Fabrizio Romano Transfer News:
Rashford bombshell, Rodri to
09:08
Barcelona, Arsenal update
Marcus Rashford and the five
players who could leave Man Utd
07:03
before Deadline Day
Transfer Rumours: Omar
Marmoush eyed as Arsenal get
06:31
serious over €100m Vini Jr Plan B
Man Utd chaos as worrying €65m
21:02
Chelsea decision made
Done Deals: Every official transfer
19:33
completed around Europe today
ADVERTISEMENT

==================================================

__What to work on__
The records are to be repeated in full, exactly as they stand.

__Answer section__
Fabrizio Romano Transfer News:
Rashford bombshell, Rodri to
09:08
Barcelona, Arsenal update
Marcus Rashford and the five
players who could leave Man Utd
07:03
before Deadline Day
Transfer Rumours: Omar
Marmoush eyed as Arsenal get
06:31
serious over €100m Vini Jr Plan B
Man Utd chaos as worrying €65m
21:02
Chelsea decision made
Done Deals: Every official transfer
19:33
completed around Europe today
ADVERTISEMENT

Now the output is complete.